### TASK INPUTS
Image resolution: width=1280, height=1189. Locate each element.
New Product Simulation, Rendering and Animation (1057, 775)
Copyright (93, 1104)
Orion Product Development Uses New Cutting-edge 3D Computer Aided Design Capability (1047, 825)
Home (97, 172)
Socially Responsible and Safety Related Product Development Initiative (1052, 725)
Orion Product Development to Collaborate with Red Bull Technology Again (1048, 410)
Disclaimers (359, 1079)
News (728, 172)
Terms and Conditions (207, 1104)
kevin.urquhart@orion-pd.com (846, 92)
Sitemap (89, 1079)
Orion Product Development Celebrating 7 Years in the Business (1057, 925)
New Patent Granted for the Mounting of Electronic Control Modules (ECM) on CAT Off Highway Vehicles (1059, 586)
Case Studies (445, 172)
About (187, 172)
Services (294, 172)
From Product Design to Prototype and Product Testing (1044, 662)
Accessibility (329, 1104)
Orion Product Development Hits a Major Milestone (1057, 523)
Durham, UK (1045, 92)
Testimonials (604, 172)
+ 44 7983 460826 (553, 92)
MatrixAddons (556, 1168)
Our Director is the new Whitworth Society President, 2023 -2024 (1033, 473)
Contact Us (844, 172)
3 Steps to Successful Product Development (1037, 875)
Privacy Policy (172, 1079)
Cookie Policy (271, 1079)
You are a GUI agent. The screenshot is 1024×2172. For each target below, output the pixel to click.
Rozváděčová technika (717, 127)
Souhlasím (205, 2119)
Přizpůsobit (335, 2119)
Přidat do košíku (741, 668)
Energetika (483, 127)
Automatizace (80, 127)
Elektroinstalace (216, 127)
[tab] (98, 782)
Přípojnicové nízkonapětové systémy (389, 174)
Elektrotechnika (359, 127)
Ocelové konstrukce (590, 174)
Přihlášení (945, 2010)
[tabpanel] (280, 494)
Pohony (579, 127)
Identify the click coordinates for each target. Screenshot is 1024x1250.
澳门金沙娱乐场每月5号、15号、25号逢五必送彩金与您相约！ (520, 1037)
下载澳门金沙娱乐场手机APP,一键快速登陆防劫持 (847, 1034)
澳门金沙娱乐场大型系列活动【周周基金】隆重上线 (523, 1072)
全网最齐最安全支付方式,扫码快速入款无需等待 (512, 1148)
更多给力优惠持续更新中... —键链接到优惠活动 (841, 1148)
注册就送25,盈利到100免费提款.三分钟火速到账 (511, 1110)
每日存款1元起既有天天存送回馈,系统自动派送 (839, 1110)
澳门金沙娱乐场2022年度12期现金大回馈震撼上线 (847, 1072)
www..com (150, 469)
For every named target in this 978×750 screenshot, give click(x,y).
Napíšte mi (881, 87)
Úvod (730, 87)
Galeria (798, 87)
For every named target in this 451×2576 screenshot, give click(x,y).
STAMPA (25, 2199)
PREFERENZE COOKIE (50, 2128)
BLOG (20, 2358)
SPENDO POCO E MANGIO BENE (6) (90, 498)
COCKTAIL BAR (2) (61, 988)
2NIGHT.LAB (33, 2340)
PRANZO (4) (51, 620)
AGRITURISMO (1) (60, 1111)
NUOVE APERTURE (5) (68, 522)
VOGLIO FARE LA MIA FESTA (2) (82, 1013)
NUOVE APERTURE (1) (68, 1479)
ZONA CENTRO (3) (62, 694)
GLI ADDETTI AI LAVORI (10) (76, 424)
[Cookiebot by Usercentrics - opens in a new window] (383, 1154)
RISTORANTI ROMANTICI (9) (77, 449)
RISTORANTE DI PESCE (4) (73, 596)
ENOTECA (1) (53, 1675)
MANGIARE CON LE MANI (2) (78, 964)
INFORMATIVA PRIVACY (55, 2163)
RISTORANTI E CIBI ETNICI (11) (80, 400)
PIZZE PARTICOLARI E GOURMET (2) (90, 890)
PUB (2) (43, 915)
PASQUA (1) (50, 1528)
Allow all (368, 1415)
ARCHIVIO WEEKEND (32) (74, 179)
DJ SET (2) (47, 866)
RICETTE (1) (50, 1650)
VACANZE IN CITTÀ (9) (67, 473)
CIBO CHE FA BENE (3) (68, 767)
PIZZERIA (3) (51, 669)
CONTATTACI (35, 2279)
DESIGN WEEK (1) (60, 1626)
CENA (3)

### EXERCISE GOAL
From the first line of the records through the line with "Pohony (579, 127)", retype everything word for word, including both ends.

### OUTPUT OF THE EXERCISE
Image resolution: width=1280, height=1189. Locate each element.
New Product Simulation, Rendering and Animation (1057, 775)
Copyright (93, 1104)
Orion Product Development Uses New Cutting-edge 3D Computer Aided Design Capability (1047, 825)
Home (97, 172)
Socially Responsible and Safety Related Product Development Initiative (1052, 725)
Orion Product Development to Collaborate with Red Bull Technology Again (1048, 410)
Disclaimers (359, 1079)
News (728, 172)
Terms and Conditions (207, 1104)
kevin.urquhart@orion-pd.com (846, 92)
Sitemap (89, 1079)
Orion Product Development Celebrating 7 Years in the Business (1057, 925)
New Patent Granted for the Mounting of Electronic Control Modules (ECM) on CAT Off Highway Vehicles (1059, 586)
Case Studies (445, 172)
About (187, 172)
Services (294, 172)
From Product Design to Prototype and Product Testing (1044, 662)
Accessibility (329, 1104)
Orion Product Development Hits a Major Milestone (1057, 523)
Durham, UK (1045, 92)
Testimonials (604, 172)
+ 44 7983 460826 (553, 92)
MatrixAddons (556, 1168)
Our Director is the new Whitworth Society President, 2023 -2024 (1033, 473)
Contact Us (844, 172)
3 Steps to Successful Product Development (1037, 875)
Privacy Policy (172, 1079)
Cookie Policy (271, 1079)
You are a GUI agent. The screenshot is 1024×2172. For each target below, output the pixel to click.
Rozváděčová technika (717, 127)
Souhlasím (205, 2119)
Přizpůsobit (335, 2119)
Přidat do košíku (741, 668)
Energetika (483, 127)
Automatizace (80, 127)
Elektroinstalace (216, 127)
[tab] (98, 782)
Přípojnicové nízkonapětové systémy (389, 174)
Elektrotechnika (359, 127)
Ocelové konstrukce (590, 174)
Přihlášení (945, 2010)
[tabpanel] (280, 494)
Pohony (579, 127)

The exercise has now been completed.